Hypothesis

Berberine lowers the rate of epigenetic informational entropy by simultaneously increasing autophagic clearance of damaged histones and reducing UHRF1‑mediated maintenance of faulty DNA methylation, thereby decelerating DNA methylation‑based aging clocks such as DunedinPACE.

Mechanistic Rationale

• Berberine activates lysosomal AMPK via an AXIN1‑dependent pathway that is distinct from metformin, leading to robust stimulation of the ULK1/Beclin‑1/LC3 autophagy cascade [2][3]. This heightened autophagic flux promotes turnover of oxidized and mis‑placed histones, preventing the accumulation of chromatin defects that contribute to epigenetic noise.
• Parallelly, berberine downregulates UHRF1 expression and its interaction with AMPKα1, weakening the enzyme’s role in copying methylation patterns during DNA replication [2]. Lower UHRF1 activity reduces the propagation of methylation errors, limiting stochastic drift at CpG sites, especially in subtelomeric regions where entropy reflects telomere‑proximal informational loss.
• By decreasing HNF1α via the ubiquitin‑proteasome pathway, berberine also inhibits PCSK9, indirectly modulating liver‑derived bile acid pools that can influence FXR‑dependent chromatin remodeling in peripheral tissues [4]. Altered bile acid signaling may further stabilize nucleosome positioning, adding another layer of entropy control.
• Collectively, these actions target the two principal sources of epigenetic informational entropy: (1) defective histone carriers and (b) inaccurate methylation copying. Reducing either source should lower the overall entropy measured by epigenetic clocks.

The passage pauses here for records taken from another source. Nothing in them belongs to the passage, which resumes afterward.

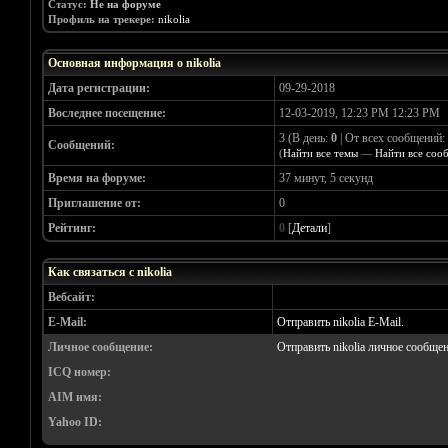
Статус:
Не на форуме
Профиль на трекере:
nikolia
Основная информация о nikolia
Дата регистрации:
09-29-2018
Воследнее посещение:
12-03-2019, 12:23 PM 12:23 PM
3 (В день:
0
| От всех сообщений:
Сообщений:
(
Найти все темы
—
Найти все соо
Время на форуме:
37 минут, 5 секунд
Приглашение от:
0
Рейтинг:
0
[
Детали
]
Как связаться с nikolia
Вебсайт:
E-Mail:
Отправить nikolia E-Mail.
Личное сообщение:
Отправить nikolia личное сообщен
ICQ номер:
AIM имя:
Yahoo ID:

Predictions & Experimental Design

1. In vivo treatment: Aged C57BL/6 mice receive berberine (200 mg/kg/day) or vehicle for 6 months.
2. Readouts:
   • Measure DunedinPACE acceleration from whole‑blood DNA.
   • Quantify subtelomeric methylation variance using targeted bisulfite sequencing.
   • Assess hepatic and muscle autophagy flux via LC3‑II/I ratios and p62 degradation.
   • Determine UHRF1 protein levels and its chromatin association by ChIP‑qPCR.
   • Evaluate histone turnover using H3.3‑FLAG pulse‑chase labeling.
3. Expected outcomes: Berberine‑treated mice will show (a) significantly slower DunedinPACE progression, (b) reduced subtelomeric methylation entropy, (c) increased histone turnover, and (d) decreased UHRF1 chromatin binding relative to controls.
4. Falsifiable criteria: If berberine fails to alter any of the epigenetic entropy markers (methylation variance, histone turnover, UHRF1 binding) despite confirming autophagy activation, the hypothesis is refuted. Likewise, if epigenetic clock slowing occurs without concomitant changes in autophagy or UHRF1, alternative mechanisms must be considered.

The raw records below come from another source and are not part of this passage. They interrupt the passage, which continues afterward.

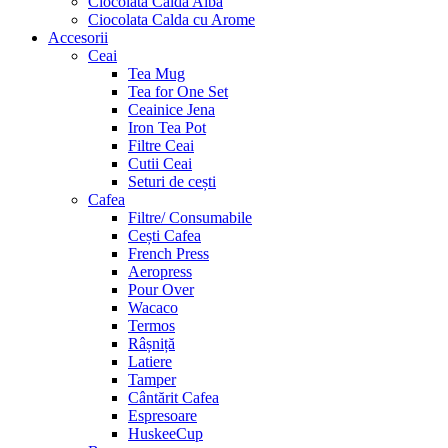
Ciocolata Calda Alba
Ciocolata Calda cu Arome
Accesorii
Ceai
Tea Mug
Tea for One Set
Ceainice Jena
Iron Tea Pot
Filtre Ceai
Cutii Ceai
Seturi de cești
Cafea
Filtre/ Consumabile
Cești Cafea
French Press
Aeropress
Pour Over
Wacaco
Termos
Râșniță
Latiere
Tamper
Cântărit Cafea
Espresoare
HuskeeCup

Potential Outcomes & Falsifiability

• Supportive result: Concurrent improvements in autophagy, histone renewal, and methylation fidelity correlate with clock deceleration, reinforcing the entropy‑reduction model.
• Refuting result: No change in epigenetic entropy markers despite robust metabolic effects (e.g., AMPK activation, glycemic improvement) would indicate that berberine’s anti‑aging actions operate independently of informational entropy, directing focus toward other pathways such as mitochondrial hormesis or inflammasome modulation.

This framework directly tests whether berberine’s geroprotective impact stems from its capacity to curb the informational entropy that underlies epigenetic aging, offering a clear, falsifiable path forward.